I have mentioned plyr and reshape2. The dplyr package is the next iteration of plyr. It provides incredibly fast and easy-to-understand "verbs" (functions) to play with data, and also interfaces very well with SQL drivers like RPostgreSQL.

For those who need to manipulate text, stringr and qdap are two excellent tools. stringr is an all-purpose package for strings, whereas qdap goes further into discourse analysis.

Last, for those who need to manipulate dates, the lubridate package is a must-have.

Data importers

Several packages serve to import foreign formats that are not supported by the pre-installed foreign package, such as the xlsx package reads XLS(X) files, or the jsonlite for JSON objects.

For web scraping, the downloader and httr packages will deal with HTTPS and more complex settings, and the XML (or the developing rvest) package will parse XML and HTML pages.

Several of the packages cited above are linked to each other: installing httr, for instance, will also install RCurl (the R interface to HTTP/FTP/etc.) jsonlite, stringr and more.

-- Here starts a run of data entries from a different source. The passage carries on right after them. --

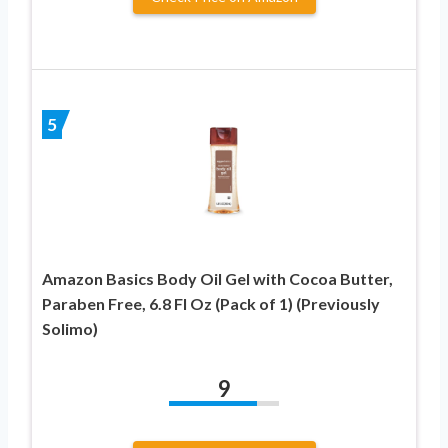
5
Amazon Basics Body Oil Gel with Cocoa Butter,
Paraben Free, 6.8 Fl Oz (Pack of 1) (Previously
Solimo)
9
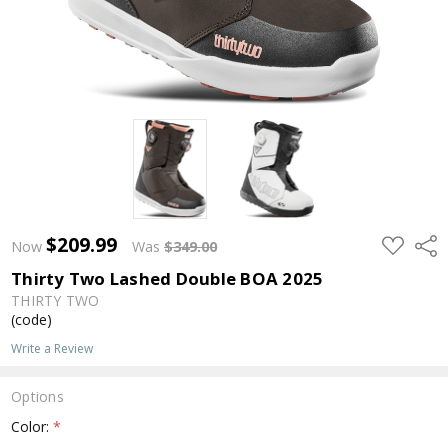
$209.99
ADD
Shar
Now
Was
$349.00
TO
WISH
Thirty Two Lashed Double BOA 2025
LIST
THIRTY TWO
(code)
Write a Review
Options
Color:
*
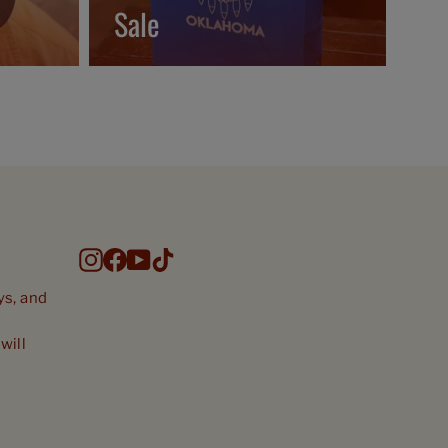
Sale
Instagram
Facebook
YouTube
TikTok
ys, and
will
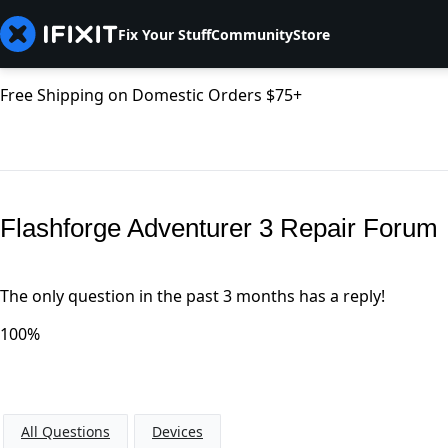
Fix Your Stuff
Community
Store
Free Shipping on Domestic Orders $75+
Flashforge Adventurer 3 Repair Forum
The only question in the past 3 months has a reply!
100%
All Questions
Devices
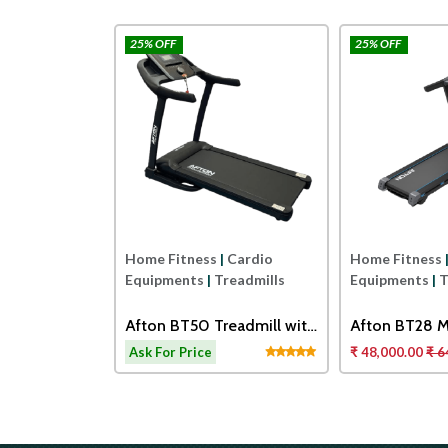
25% OFF
25% OFF
Afton
Afton
|
Cardio
Home Fitness
|
Cardio
Home Fitness
readmills
Equipments
|
Treadmills
Equipments
|
T
0 TOUCH
Afton BT50 Treadmill with
Afton BT28 M
ORISED
Adjustable Cushioning
Treadmill
14,000.00
Ask For Price
₹ 48,000.00
₹ 6
Technology for Knee
Protection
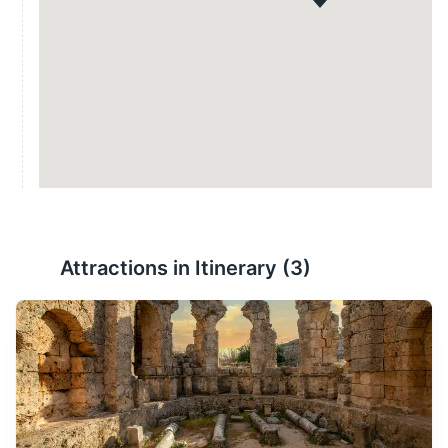
Attractions in Itinerary (
3
)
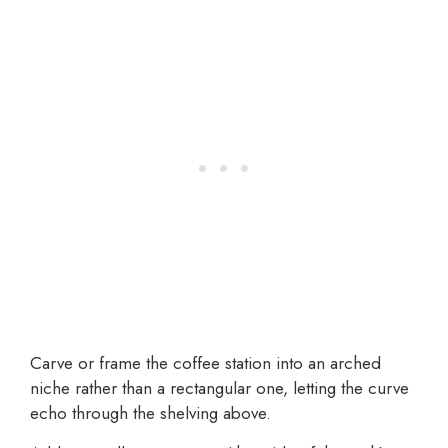
Carve or frame the coffee station into an arched
niche rather than a rectangular one, letting the curve
echo through the shelving above.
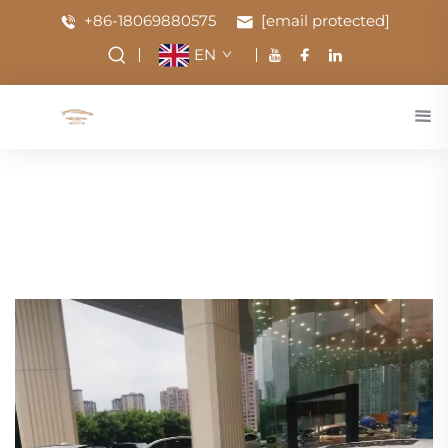
+86-18069880575
[email protected]
EN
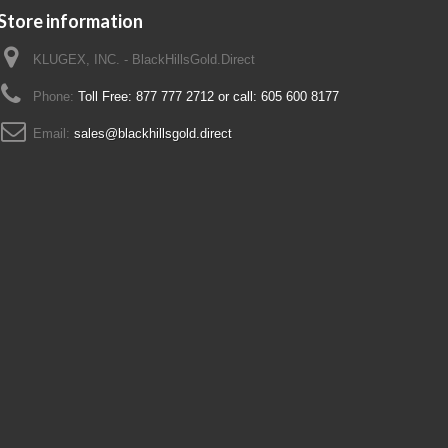
Store information
KLUGEX, INC. - BlackHillsGold.Direct
Phone:
Toll Free: 877 777 2712 or call: 605 600 8177
Email:
sales@blackhillsgold.direct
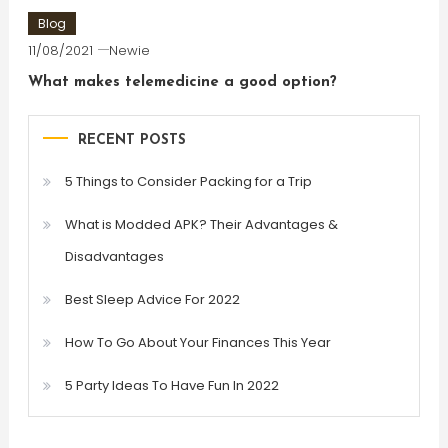
Blog
11/08/2021
Newie
What makes telemedicine a good option?
RECENT POSTS
5 Things to Consider Packing for a Trip
What is Modded APK? Their Advantages &
Disadvantages
Best Sleep Advice For 2022
How To Go About Your Finances This Year
5 Party Ideas To Have Fun In 2022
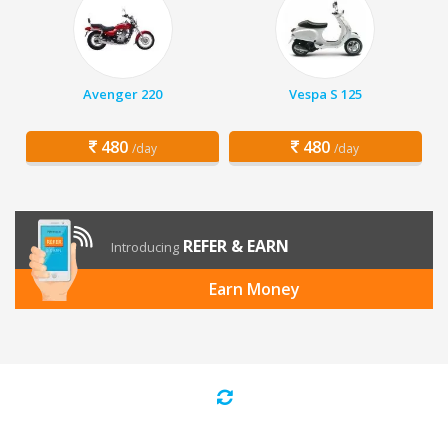
Avenger 220
Vespa S 125
480
480
/day
/day
REFER & EARN
Introducing
Earn Money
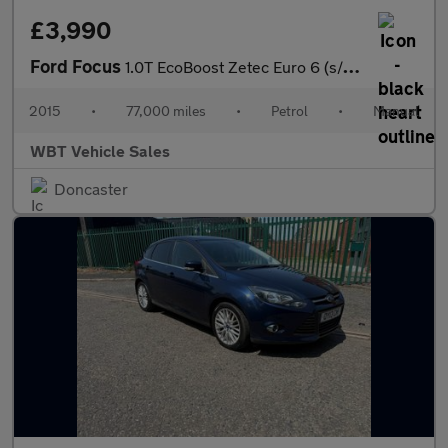
£3,990
Ford Focus
1.0T EcoBoost Zetec Euro 6 (s/s) 5dr
2015
•
77,000 miles
•
Petrol
•
Manual
WBT Vehicle Sales
Doncaster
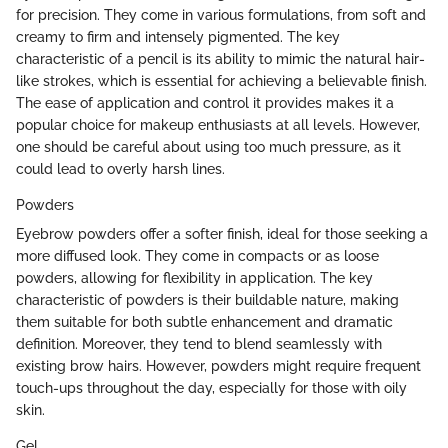
for precision. They come in various formulations, from soft and
creamy to firm and intensely pigmented. The key
characteristic of a pencil is its ability to mimic the natural hair-
like strokes, which is essential for achieving a believable finish.
The ease of application and control it provides makes it a
popular choice for makeup enthusiasts at all levels. However,
one should be careful about using too much pressure, as it
could lead to overly harsh lines.
Powders
Eyebrow powders offer a softer finish, ideal for those seeking a
more diffused look. They come in compacts or as loose
powders, allowing for flexibility in application. The key
characteristic of powders is their buildable nature, making
them suitable for both subtle enhancement and dramatic
definition. Moreover, they tend to blend seamlessly with
existing brow hairs. However, powders might require frequent
touch-ups throughout the day, especially for those with oily
skin.
Gel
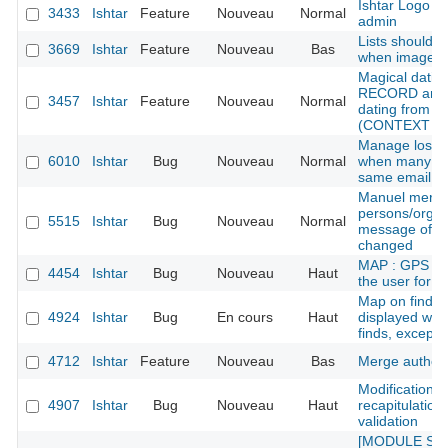
Ishtar Logo /
3433
Ishtar
Feature
Nouveau
Normal
admin
Lists should p
3669
Ishtar
Feature
Nouveau
Bas
when image is
Magical dati
RECORD and 
3457
Ishtar
Feature
Nouveau
Normal
dating from re
(CONTEXT RE
Manage lost 
6010
Ishtar
Bug
Nouveau
Normal
when many ac
same email
Manuel merge
persons/organ
5515
Ishtar
Bug
Nouveau
Normal
message of the
changed
MAP : GPS err
4454
Ishtar
Bug
Nouveau
Haut
the user for 
Map on find sh
4924
Ishtar
Bug
En cours
Haut
displayed whe
finds, except f
4712
Ishtar
Feature
Nouveau
Bas
Merge author
Modification f
4907
Ishtar
Bug
Nouveau
Haut
recapitulation 
validation
[MODULE SED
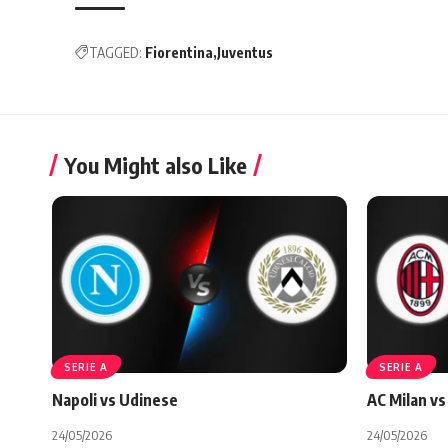
TAGGED:
Fiorentina
Juventus
You Might also Like
SERIE A
SERIE A
Napoli vs Udinese
AC Milan vs 
24/05/2026
24/05/2026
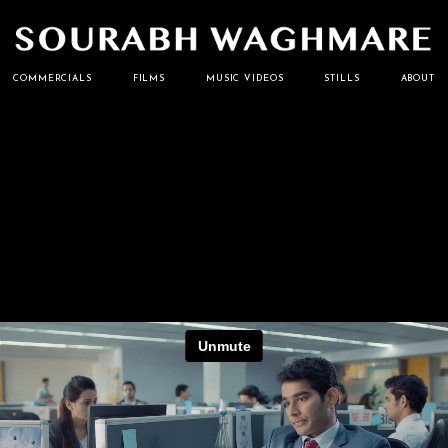
Cinematographer
Sourabh
COMMERCIALS
FILMS
MUSIC VIDEOS
STILLS
ABOUT
Waghmare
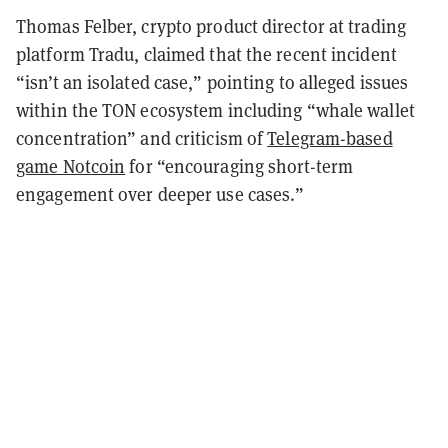
Thomas Felber, crypto product director at trading
platform Tradu, claimed that the recent incident
“isn’t an isolated case,” pointing to alleged issues
within the TON ecosystem including “whale wallet
concentration” and criticism of
Telegram-based
game Notcoin
for “encouraging short-term
engagement over deeper use cases.”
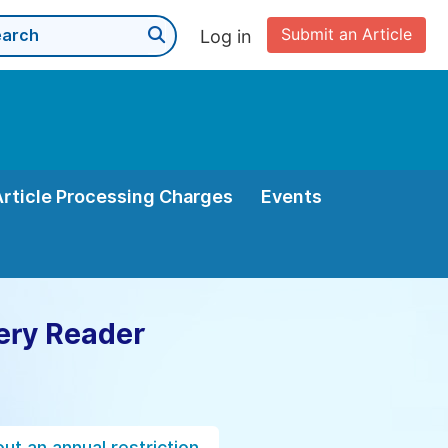
Submit an Article
Log in
Article Processing Charges
Events
ery Reader
ut an annual restriction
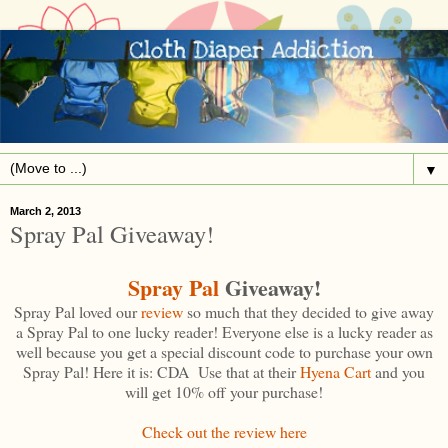
▼
March 2, 2013
Spray Pal Giveaway!
Spray Pal
Giveaway!
Spray Pal loved our
review
so much that they decided to give away
a Spray Pal to one lucky reader! Everyone else is a lucky reader as
well because you get a special discount code to purchase your own
Spray Pal! Here it is: CDA Use that at their
Hyena Cart
and you
will get 10% off your purchase!
Check out the review here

R also supports several data APIs – have a look, for instance, at the WDI package to access World Bank indicators, or quandl for tons of time series data from many sources.

Modelling

Social scientists use a wide array of models in their research. Here are three examples:

  • For those who work on surveys, the survey package is a wonderfully simple tool to produce weighted estimates. See also the usgsd repository and the `SAScii package, both by Anthony Damico.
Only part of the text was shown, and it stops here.